Я падаю в мягкие тёплые объятия этой полной женщины и замираю в экстазе, положив голову на её обильную грудь. Аннушка скептически хмыкает, но мне плевать, я сейчас не помню об Аннушке. От Меланты пахнет молоком и младенцами, выпечкой с корицей, мылом и чем-то ещё, невообразимо добрым, приятным, материнским. Я, сам не понимая почему, начинаю безудержно рыдать, как плакал в последний раз на могиле родителей.

— Да уж, — женщина гладит меня по голове, — дочка действительно сработала грубовато. Взломала двери и бросила открытыми, заходи кто хочешь. Ничего, ты поплачь, поплачь, тебе есть о чём, я вижу.

Я и слышу, и не слышу её, мне не стыдно плакать, у меня как будто развязываются старые, скрученные из ржавой от крови колючей проволоки узлы в душе. Я до сих пор и не понимал, что они есть.

— Он тебя любит, знаешь? — спрашивает где-то там, за границей сознания голос. — Больше жизни.

— Да уж, и не говори, угораздило бедолагу. Геманта ему мозг расковыряла, а тут я красивая на свежачок. Импринтнуло по полной. Ну да ничего, он забавный.

— Не язви, он тебе не безразличен.

— Отстань, я к твоему колдунству иммунна.
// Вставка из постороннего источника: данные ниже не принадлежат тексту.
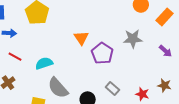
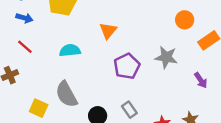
orange triangle: (81, 38) -> (108, 31), moved
cyan semicircle: (44, 63) -> (70, 50), moved

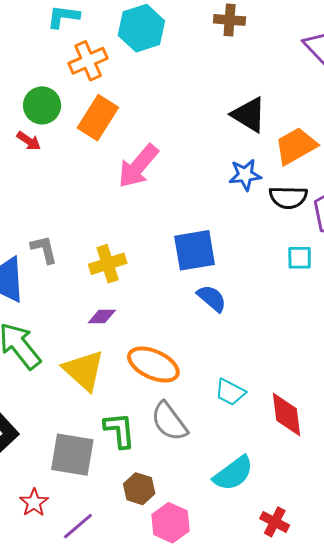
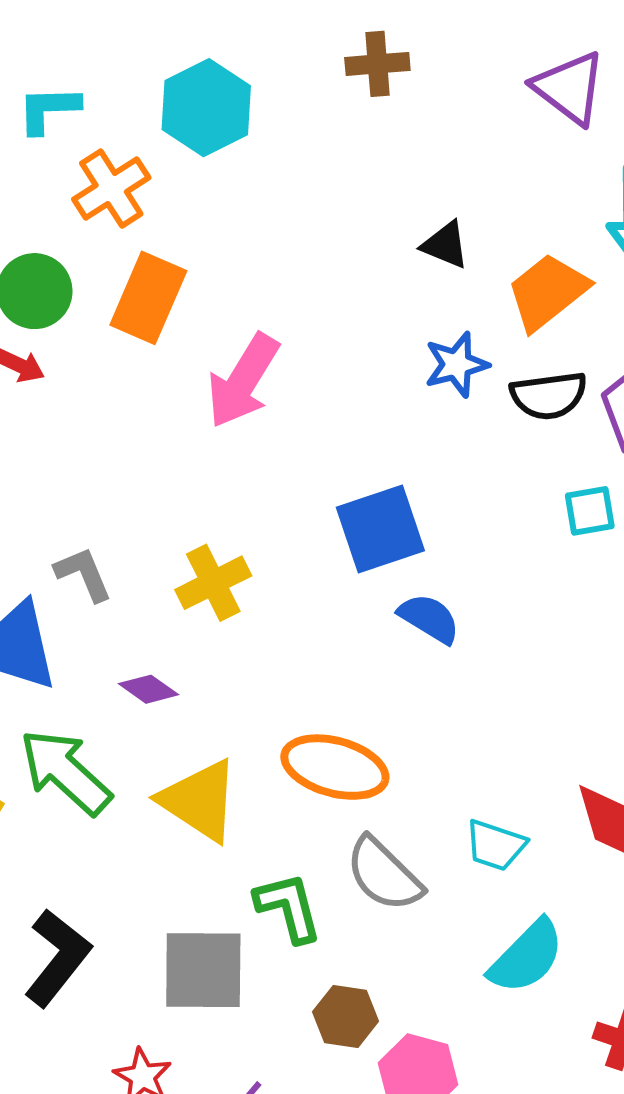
black triangle: (249, 115) -> (445, 245), size x0.7
purple diamond: (102, 316) -> (148, 689), moved, turned 44
cyan trapezoid: (230, 392) -> (495, 845), moved

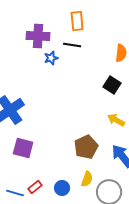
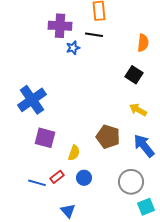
brown pentagon: (86, 147) -> (108, 137), turned -30
yellow semicircle: (87, 179) -> (74, 153), moved

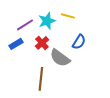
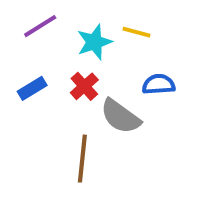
purple line: (25, 25) -> (40, 26), moved
blue semicircle: (79, 42) -> (159, 84), turned -126

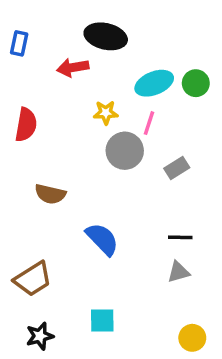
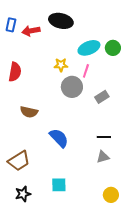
red arrow: (73, 68) -> (31, 31), moved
— Для такого кайлитские способности не нужны. Ты, дорогуша, лучше всех умеешь убегать от взросления, но однажды всё же споткнёшься. Может быть, уже. Ты изменилась, знаешь?

— Я просила тебя вылезти из башки моего друга, а не лезть в мою!

— Не сердись, ему нужен был небольшой катарсис, слишком много боли накопилось. Уже всё. Ну, хватит, Лёха, хватит, я тоже рада знакомству, но платье ты мне намочил, придётся переодеться.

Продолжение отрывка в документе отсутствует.